You might have imagined that the anniversary provided an excuse to present a season of vintage programmes, in much the same way as the BBC had done back in the summer of '76 with its own ‘Festival Forty’. But the BBC had a channel to spare, whereas at ITV, such a celebratory season would have played havoc with scheduling and wasn’t likely to prove popular with advertisers. As a general rule, ITV has never really gone in for this kind of commemorative scheduling: if viewers wanted older programmes, they had to seek them out in the afternoons and late-night slots where occasional vintage items acted as filler for much of the 1970s.
In 1980, ITV’s quarter century was commemorated in print with a lavish coffee table book, produced in association with Michael Joseph. Imagine such a publication appearing today, when the only piece of vintage television that’s regularly enshrined in print is Dr. Who. The TV Times once again acknowledged the occasion with a silver jubilee edition, although the evening itself was marked only by a forty five-minute celebration, hidden away at 11.30pm. My diary recorded the fact of ITV’s 25th anniversary, but I didn’t bother with this self-congratulatory programme. The main event of the evening was The French Connection over on BBC1. The TV Times did rather better, with a nostalgic item at the back of the issue, including yet another reproduction of that 1955 Lucille Ball cover and the schedule for the channel’s first evening of broadcasting. Remarkably, we find something called Crossroads scheduled at 7.30, but this was a discussion forum – the infamous motel still lay nine years in the future. The early evening included ‘Flickwiz’, described as ‘a magazine programme for boys and girls’, but with a logo that, in print, could be interpreted somewhat differently…
My archive of TV Times pdfs fizzles out around 1983, so I can’t report on what, if anything, might have appeared at the time of ITV’s subsequent anniversaries. By the time the channel turned 50, in 2005, it was a ‘do it yourself’ celebration, as Tim Beddows pulled out numerous items from his personal archive to present one of his legendary film shows (for an audience of one!). The day’s programme, recorded in my diary, comprised The Persuaders (Someone Waiting); Return of the Saint (The Nightmare Man); The Adventurer (which broke down); The Saint (The Lawless Lady); Man in a Suitcase (Castle in the Clouds) and finally, Gideon’s Way (The Wall), all projected from 16mm or 35mm film prints. It wasn’t all ITV, though: we also found room for a ‘musical interlude from the BBC circa 1930s/40s’, an edition of Noel Gordon’s Lunchbox, and a vintage advertising film about the benefits of electricity which will no doubt resurface on Talking Pictures’ Footage Detectives sometime, if it hasn’t already (where would they be without Tim’s film archive?)
So there it is – ITV has been going for seventy years, if anyone cares. Without it, we’d never have had The Prisoner, The Sweeney, The Avengers, anything from Gerry Anderson and countless other classic series that have acquired the status of icons. These days, apart from Robert Peston and Tom Bradby, I barely bother with the channel, or indeed much else from contemporary television.
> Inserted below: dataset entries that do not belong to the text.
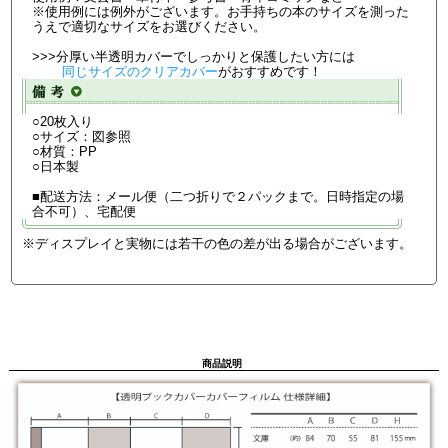
※使用例には例外がございます。お手持ちの本のサイズを測った
うえで適切なサイズをお選びください。
>>>分厚い半透明カバーでしっかりと保護したい方には
同じサイズのクリアカバー
がおすすめです！
○20枚入り
○サイズ：図参照
○材質：PP
○日本製
■配送方法：メール便（二つ折りで２パックまで。日時指定の場
合不可）、宅配便
※ディスプレイと実物には若干の色の差が出る場合がございます。
商品説明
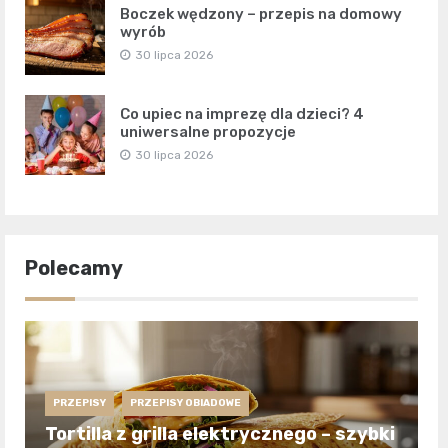
Boczek wędzony – przepis na domowy
wyrób
30 lipca 2026
Co upiec na imprezę dla dzieci? 4
uniwersalne propozycje
30 lipca 2026
Polecamy
PRZEPISY
PRZEPISY OBIADOWE
Tortilla z grilla elektrycznego – szybki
Back in 2015, I’m not sure if I’d have given ITV another decade, but it’s still here, with an extended presence as a streaming service, not to mention four freeview/satellite channels and a YouTube channel. Where they’ll be in another ten years is anybody’s guess, as the television viewing experience continues to fragment into ever increasing subscription services. If there’s still anything resembling today’s scheduled broadcast television around in 2035, I’ll be very surprised… assuming I’m even here to see it.